International Literacy Association's Reading Today

Friday, January 24, 2014

Kirkus reviewed my book.  At first, I was upset about their comment regarding my Nana's accent.  But after reading the rest, I can't complain.  It is mostly a positive review.  I just wish I could tell them that my Nana did speak with a strong Italian accent.  I actually interviewed two friends from Italy before I wrote her dialogue, so it is authentic.  I guess they can't relate.  Oh, well.  I'm still so thrilled to have my very first book reviewed by Kirkus. 
18th Street, Brooklyn
Author: Maria LaPlaca Bohrer
Illustrator: Steve Johnson
Illustrator: Lou Fancher

Kirkus Reviews

Review Issue Date: February 1, 2014
Online Publish Date: January 22, 2014
Publisher:Blue Marlin
Pages: 32
Price ( Hardcover ): $17.95
Publication Date: February 10, 2014
ISBN ( Hardcover ): 978-0-9885295-2-6
Category: Picture Books

A richly sentimental picture of a Sunday gathering from the author’s youth.

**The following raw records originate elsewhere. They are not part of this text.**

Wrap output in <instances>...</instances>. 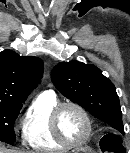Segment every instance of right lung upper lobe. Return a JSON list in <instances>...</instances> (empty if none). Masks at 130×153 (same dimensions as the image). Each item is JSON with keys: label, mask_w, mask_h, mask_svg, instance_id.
Listing matches in <instances>:
<instances>
[{"label": "right lung upper lobe", "mask_w": 130, "mask_h": 153, "mask_svg": "<svg viewBox=\"0 0 130 153\" xmlns=\"http://www.w3.org/2000/svg\"><path fill=\"white\" fill-rule=\"evenodd\" d=\"M43 62L11 50L0 52V102L22 104L40 82Z\"/></svg>", "instance_id": "1"}]
</instances>
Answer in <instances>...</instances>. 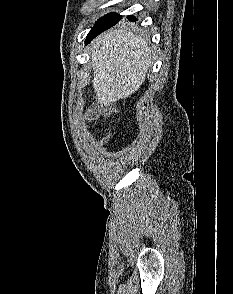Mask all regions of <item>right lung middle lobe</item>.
I'll return each instance as SVG.
<instances>
[{"mask_svg":"<svg viewBox=\"0 0 233 294\" xmlns=\"http://www.w3.org/2000/svg\"><path fill=\"white\" fill-rule=\"evenodd\" d=\"M120 18H121V16L118 14H115V13L108 14V15L104 16L103 18H101L100 20H98L94 27L101 25V24H104V23H110V22L116 23L120 20Z\"/></svg>","mask_w":233,"mask_h":294,"instance_id":"obj_1","label":"right lung middle lobe"}]
</instances>
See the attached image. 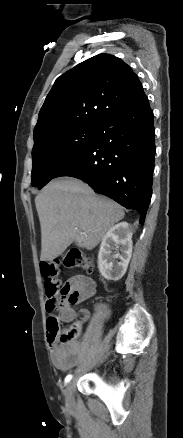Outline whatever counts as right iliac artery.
I'll list each match as a JSON object with an SVG mask.
<instances>
[{"label":"right iliac artery","instance_id":"1","mask_svg":"<svg viewBox=\"0 0 183 438\" xmlns=\"http://www.w3.org/2000/svg\"><path fill=\"white\" fill-rule=\"evenodd\" d=\"M72 379V375H67L65 378V383H68Z\"/></svg>","mask_w":183,"mask_h":438}]
</instances>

In present tense, Sofia recalls sitting on the stoop with her six cousins listening to Uncle Frankie’s tale of the time he met Carl Furillo. As he regales the gathering, she’s repeatedly called away to fetch cheese and other ingredients from local shops for Nana’s meatballs. Though she uses effectively evocative names and cadences in speech, Bohrer gives Nana an accent that is overwrought to the point of parody: “Bella mia, go downa to D’Amico’s Bakerya, get two loaves o’ Italiano breada, fresh Italiano breada, make sure isa fresh. And, we needa some cannoli for desserta.” When everyone’s finally called in for dinner, Nana promises to save Sofia “braciole and a nicea sweet sozeecha” while Frankie stays outside to fill the little girl in on the parts of the story she missed. Johnson and Fancher incorporate glimpses of old news items and handwritten recipes into loosely brushed scenes of the stoop, neighborhood and an antique kitchen, but aside from Uncle Frankie’s plaid pants, the setting has a timeless quality. It is capped, as is only proper, with a mouthwatering meatball recipe.

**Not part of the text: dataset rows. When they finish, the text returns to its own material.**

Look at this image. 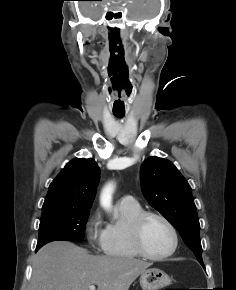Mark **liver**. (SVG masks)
<instances>
[{"mask_svg": "<svg viewBox=\"0 0 236 290\" xmlns=\"http://www.w3.org/2000/svg\"><path fill=\"white\" fill-rule=\"evenodd\" d=\"M151 263L114 256H94L68 241H54L34 256L29 290H128Z\"/></svg>", "mask_w": 236, "mask_h": 290, "instance_id": "liver-1", "label": "liver"}]
</instances>
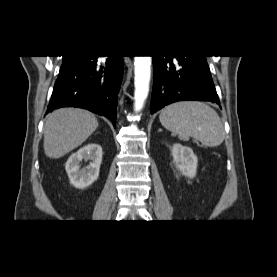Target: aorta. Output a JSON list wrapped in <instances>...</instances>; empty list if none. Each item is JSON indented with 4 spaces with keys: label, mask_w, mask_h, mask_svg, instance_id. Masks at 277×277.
<instances>
[{
    "label": "aorta",
    "mask_w": 277,
    "mask_h": 277,
    "mask_svg": "<svg viewBox=\"0 0 277 277\" xmlns=\"http://www.w3.org/2000/svg\"><path fill=\"white\" fill-rule=\"evenodd\" d=\"M134 110L140 111L149 93L151 56L134 57Z\"/></svg>",
    "instance_id": "aorta-1"
}]
</instances>
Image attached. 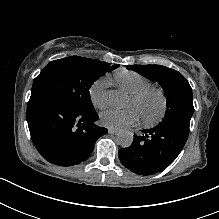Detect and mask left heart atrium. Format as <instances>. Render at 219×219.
Listing matches in <instances>:
<instances>
[{"instance_id": "left-heart-atrium-1", "label": "left heart atrium", "mask_w": 219, "mask_h": 219, "mask_svg": "<svg viewBox=\"0 0 219 219\" xmlns=\"http://www.w3.org/2000/svg\"><path fill=\"white\" fill-rule=\"evenodd\" d=\"M141 115L138 109L130 106L126 109L111 108L101 113L100 118L104 126L120 130L139 121Z\"/></svg>"}]
</instances>
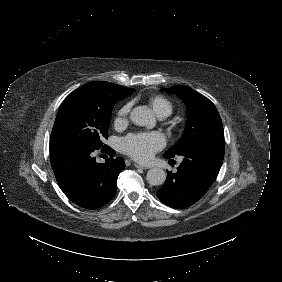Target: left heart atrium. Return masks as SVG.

Though a little heavy on the ethnic flavoring, the memories are as rich and savory as Nana’s homemade sauce. (afterword) (Picture book. 6-9)
My publisher sent me several copies of Sofia's Stoop Story....I can't believe it!  My dream is finally a reality!  I held my hardcover book in my hands and thought, "This is a real book, and it's mine."  I'm still on cloud nine!  And it is absolutely beautiful!!!  I couldn't be happier with the illustrations, actually collage paintings by Lou Fancher and Steve Johnson.  They are fabulous!!!

Sunday, January 12, 2014

I just saw some of my cousins today and we were talking about this old photo of our grandparents, parents, aunts, and uncles at a "Football" wedding in Brooklyn in 1955.  My Uncle Frankie's son, John, can name just about everyone in this photo.  Wish we would take photos like this at weddings nowadays.  Don't you?

Friday, January 3, 2014

Tonight, I was going through my numerous files and came across my certificate from a writing course I took in the fall of 2006.  It was conducted by Francine Poppo Rich at the OWL Teachers' Center in Lindenhurst.  Francine is a talented writer and instructor.  I learned so much from her about writing for children.  Actually, that's where I wrote my first draft of Sofia's Stoop Story or should I say, Uncle Frankie's 18th Street Stoop Story, the original title.  After that class, I wrote, rewrote, and revised it countless times.  Then I gained the courage to send it out to publishers.  I received numerous rejection letters.  My best was from an editor at Viking...on a form rejection letter she handwrote these encouraging words "Since I just edited a pic book on Roy Campanella, I'm not interested, but this does sound like a good story.  So no doubt another editor will like it."  Needless to say, that was hanging on my fridge for a while.  But, after receiving many other rejection letters, I gave up.  Then one day, years later, I ran into Francine.  She asked me about my manuscript and I told her that I was at a dead end.  She asked to read it....and as they say, the rest is history.  You see, Francine and her husband run Blue Marlin Publications.  So tonight, I sent Francine and Jennifer Bova (the director of the OWL Teachers' Center) a copy of my original certificate.  If it weren't for both of these amazing ladies, I would not have achieved my dream of becoming a published author.  I am so grateful to both of them, to the OWL Center, to Blue Marlin Publications, and to the talented illustrators Francine hired to illustrate Sofia's Stoop Story!